What the task asks:
Find every line in the data that contains the word "Conferimento". Return each of those lines.
*** Opening Records for this task ***
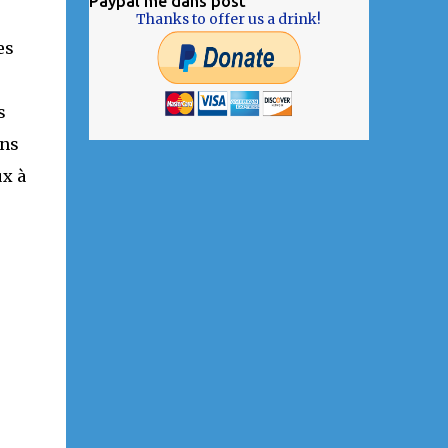
Paypal me dans post
Thanks to offer us a drink!
es
s
ans
ux à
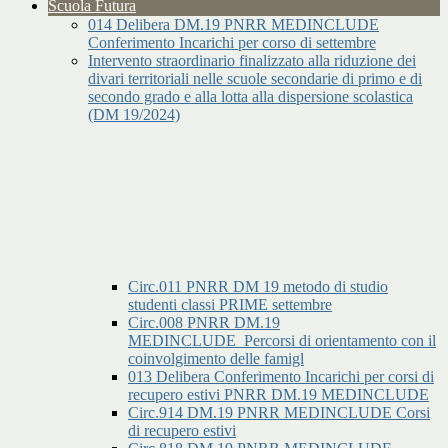
Scuola Futura
014 Delibera DM.19 PNRR MEDINCLUDE
Conferimento Incarichi per corso di settembre
Intervento straordinario finalizzato alla riduzione dei
divari territoriali nelle scuole secondarie di primo e di
secondo grado e alla lotta alla dispersione scolastica
(DM 19/2024)
Circ.011 PNRR DM 19 metodo di studio
studenti classi PRIME settembre
Circ.008 PNRR DM.19
MEDINCLUDE_Percorsi di orientamento con il
coinvolgimento delle famigl
013 Delibera Conferimento Incarichi per corsi di
recupero estivi PNRR DM.19 MEDINCLUDE
Circ.914 DM.19 PNRR MEDINCLUDE Corsi
di recupero estivi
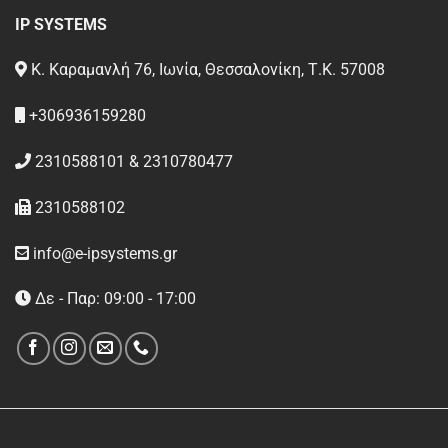
IP SYSTEMS
Κ. Καραμανλή 76, Ιωνία, Θεσσαλονίκη, Τ.Κ. 57008
+306936159280
2310588101 & 2310780477
2310588102
info@e-ipsystems.gr
Δε - Παρ: 09:00 - 17:00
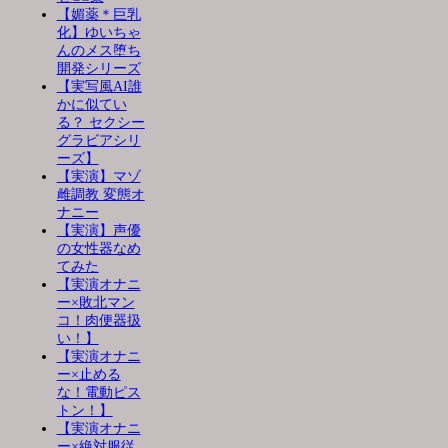
【媚薬＊巨乳
化】ゆいちゃ
んのメス堕ち
開発シリーズ
【実写風AI誰
かに似てい
る？ セクシー
グラビアシリ
ーズ】
【実演】マゾ
雌調教 変態オ
ナニー
【実演】声優
の女性器なめ
てみた
【実演オナニ
ー×敗北マン
コ！肉便器扱
い！】
【実演オナニ
ー×止める
な！電動ピス
トン！】
【実演オナニ
ー×絶対服従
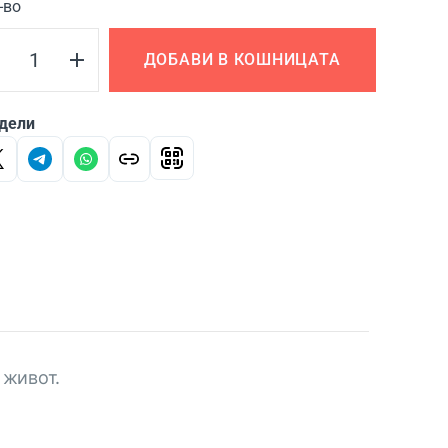
-во
ДОБАВИ В КОШНИЦАТА
дели
 живот.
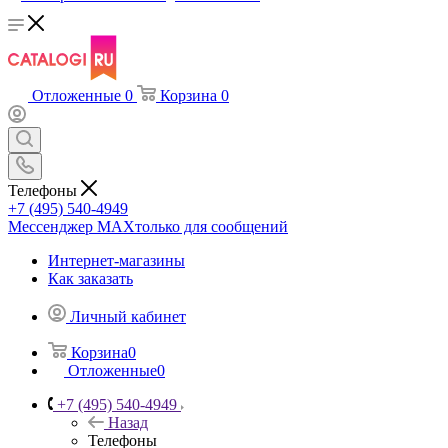
Отложенные
0
Корзина
0
Телефоны
+7 (495) 540-4949
Мессенджер МАХ
только для сообщений
Интернет-магазины
Как заказать
Личный кабинет
Корзина
0
Отложенные
0
+7 (495) 540-4949
Назад
Телефоны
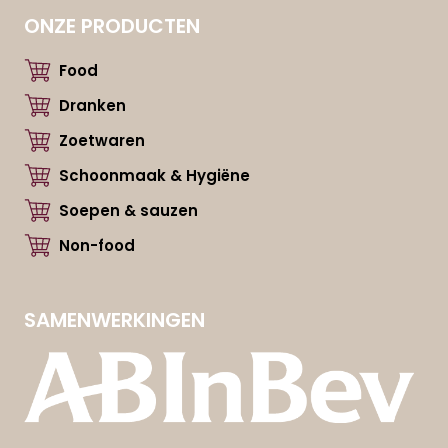
ONZE PRODUCTEN
Food
Dranken
Zoetwaren
Schoonmaak & Hygiëne
Soepen & sauzen
Non-food
SAMENWERKINGEN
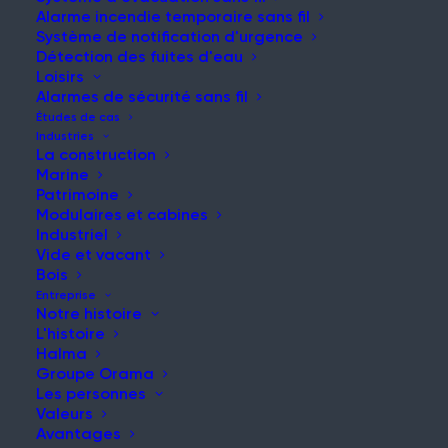
Alarme incendie temporaire sans fil
Système de notification d'urgence
Détection des fuites d'eau
Loisirs
NOUVELLES ET MISES À JOUR
Alarmes de sécurité sans fil
Restez informé de nos
Études de cas
Industries
dernières nouvelles et
La construction
Marine
réflexions
Patrimoine
Modulaires et cabines
Industriel
Vide et vacant
Bois
Entreprise
Notre histoire
L'histoire
Halma
Groupe Orama
Protégez votre chantier des dangers de l'hiver
Les personnes
Article
Valeurs
Avantages
Lire la suite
*** Closing Records for this task ***
Your response:
Conferimento Incarichi per corso di settembre
013 Delibera Conferimento Incarichi per corsi di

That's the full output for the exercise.